There was this one website which contained plenty of Olympiad & other math competition problems with their solutions, done by John Scholes (an ex-Olympian from UK many years ago). However, copyright problems caused his website to “close down”. But a lot of people do not know that you can still obtain major contents of his website from a “webcopy” (which I show on the link below):
I think it’s this Mr. John Scholes (ex-IMO Silver Medalist in 1968 for England):
https://www.imo-official.org/participant_r.aspx?id=10081
https://en.wikipedia.org/wiki/John_M._Scholes
Here’s the deal:
Mr. John Scholes is a brilliant mathematician who usually solves all these problems by himself. But at times, there’s this one or two which he cannot solve or wish to get a better solution of which he will then “open to the public” for solution suggestions.
One such problem I helped to solve was the 15th APMO 2003 (Asia Pacific Math Olympiad), Question 1 in the year 2003 (this does NOT mean that I’m better than Mr. Scholes but rather that it’s an example of “sharing knowledge”). Here is that problem with its “solution – key”:
https://prase.cz/kalva/ or http://mks.mff.cuni.cz/kalva/
Note: you have to click at “APMO” and “15th APMO 2003” to view it as the link is setup in such a way.
About Mr.
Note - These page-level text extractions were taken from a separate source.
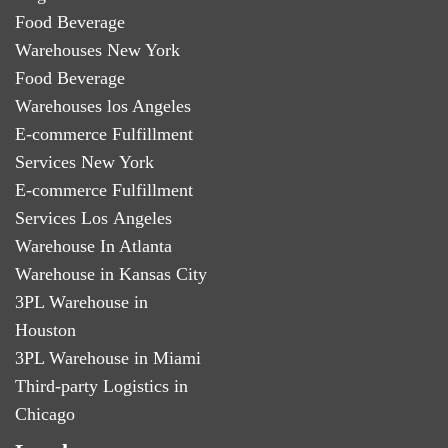
Food Beverage
Warehouses New York
Food Beverage
Warehouses los Angeles
E-commerce Fulfillment
Services New York
E-commerce Fulfillment
Services Los Angeles
Warehouse In Atlanta
Warehouse in Kansas City
3PL Warehouse in
Houston
3PL Warehouse in Miami
Third-party Logistics in
Chicago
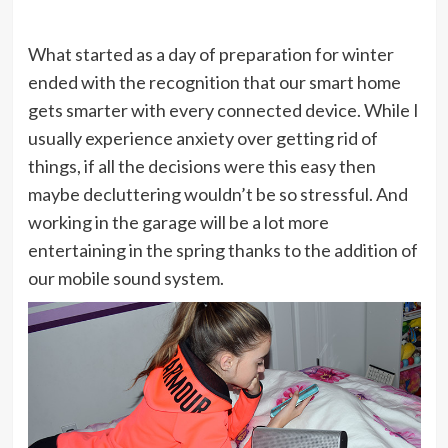
What started as a day of preparation for winter
ended with the recognition that our smart home
gets smarter with every connected device. While I
usually experience anxiety over getting rid of
things, if all the decisions were this easy then
maybe decluttering wouldn’t be so stressful. And
working in the garage will be a lot more
entertaining in the spring thanks to the addition of
our mobile sound system.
Suhaimi Ramly (credible and respected witness) whom I am going to quote next (where his highest achievement is Bronze Medal at IMO 2000 solving almost 1 Problem fully with 6 marks plus 2 Mark + 3 Marks across 3 Problems for a total of 11 marks out of 42), Source: https://www.imo-official.org/participant_r.aspx?id=5851
Here’s my Story regarding APMO 2003 Problem 1 why is it unusual:
I got an email from my good friend (ex-IMO Bronze Medalist for Malaysia in 2000, and Double OMK 2000 & 2001 Perfect Score Winner, the legendary Mr. Suhaimi Ramly himself) somewhere in 2003 stating that many of the enrolled Massachusetts Institute of Technology (the real MIT)students (new and old) could not find a solution to a particular problem namely APMO 2003 Problem 1 which he asked me to try. Strangely (almost immediately) I could see the answer and eventually emailed him a solution and he was happy about it! (you can ask him to see if this story ‘really happened’).
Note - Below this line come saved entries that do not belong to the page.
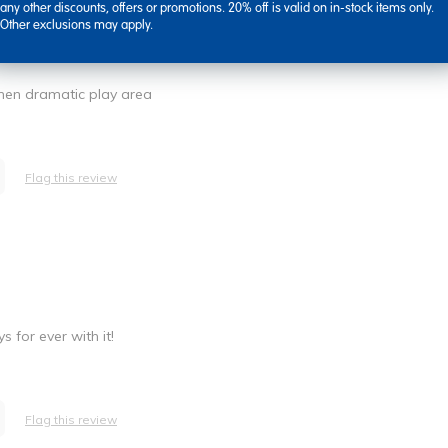
any other discounts, offers or promotions. 20% off is valid on in-stock items only.
Other exclusions may apply.
tchen dramatic play area
Flag this review
 for ever with it!
Flag this review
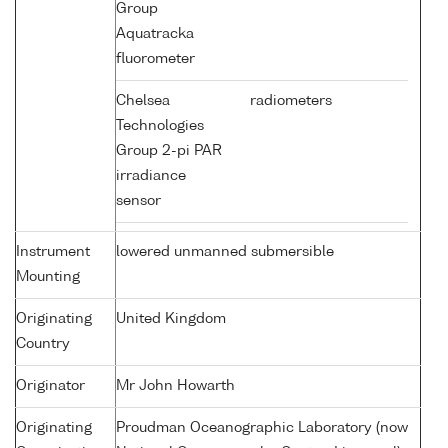
Group
Aquatracka
fluorometer
Chelsea
radiometers
Technologies
Group 2-pi PAR
irradiance
sensor
Instrument
lowered unmanned submersible
Mounting
Originating
United Kingdom
Country
Originator
Mr John Howarth
Originating
Proudman Oceanographic Laboratory (now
Further proof that this particular APMO 2003 Problem 1 received such global alarm for both Math Olympians at that time including ex-IMO contestants too was very clear via Mr. John Scholes website because he never asks anyone to send in solutions until he has tried to solve it by himself first and also this takes days (meaning even other ex-IMO and current IMO contestants whether at MIT or globally in touch with this famous website for IMO-Academia at that time, which is plenty) also got to try it since he put up a request for solution after Mr. John Scholes couldn’t solve it.
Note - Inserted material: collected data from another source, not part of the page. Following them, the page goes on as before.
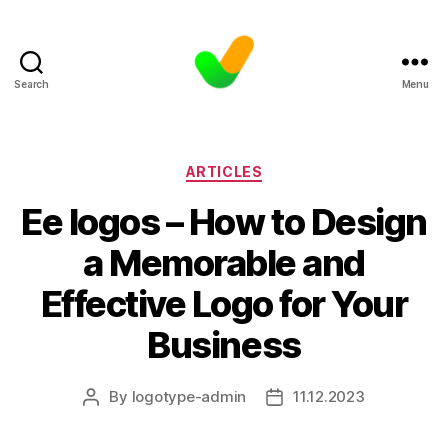
Search
Menu
Categories
ARTICLES
Ee logos – How to Design
a Memorable and
Effective Logo for Your
Business
By
logotype-admin
11.12.2023
Post
Post
author
date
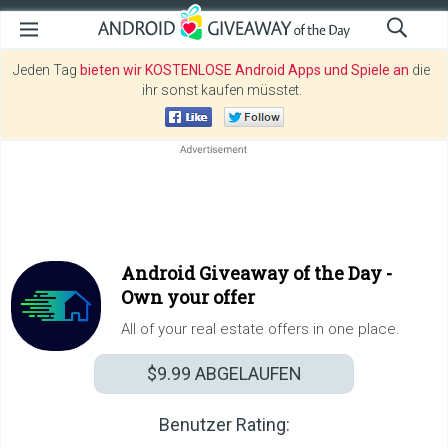
Jeden Tag
bieten wir KOSTENLOSE Android Apps und Spiele an
die
ihr sonst kaufen müsstet.
Android Giveaway of the Day -
Own your offer
All of your real estate offers in one place.
$9.99
ABGELAUFEN
Benutzer Rating:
I emailed him my solution (somehow I did not keep a copy of both my emails to Mr. Suhaimi at MIT nor Mr. John Scholes) but the proof of it is in image below where Mr. John Scholes published my solution for APMO 2003 Problem 1 (which by Relative Measure seems hard because even many MIT Math Students an ex-IMO and current IMO contestants at that time could not or did not send in solutions to him) and if Mr. John Scholes solved it, he would have stated that he did but this solution is better (as he does with other problems) proving my point that as per the IMO hardest problem earlier it’s measured relatively by how many students in that year could do itand this APMO 2003 Problem 1 had that effect in some way where I could not solve any of the problems they could but by God’s Grace I was allowed to see this solution (where even at IMO solving a rare question with few solutions or uniquely sometimes even gets a special prize, just mentioning) and can you see the other fact which is proven here namely that sometimes we get lucky in regards to the question asked for a particular year?
Source: https://prase.cz/kalva/apmo/asoln/asol031.html
The length of the solution looks short because Mr. John Scholes re-phrased my solution only highlighting the crux move skipping the details (which I did give him). In comparison please take note that the “Hardest ever IMO Problem” in point 1 earlier also doesn’t seem to have a “long solution” either but is incredible tough, right? Here is that IMO hardest problem example solution (where it is not so long either),
to quote:
Example
This method can be applied to problem #6 at IMO 1988: Let a and b be positive integers such that ab + 1 divides a2 + b2. Prove that a2 + b2/ab + 1 is a perfect square.
- Let a2 + b2/ab + 1 = q and fix the value of q. If q = 1, q is a perfect square as desired. If q = 2, then (a–b)2 = 2 and there is no integral solution a, b. When q > 2, the equation x2 + y2 − qxy − q = 0 defines a hyperbola H and (a,b) represents an integral lattice point on H.
- If (x,y) is an integral lattice point on H with x = y > 0, then one can see that q = 1 (with x = y = 1). This proposition’s statement is true for this point.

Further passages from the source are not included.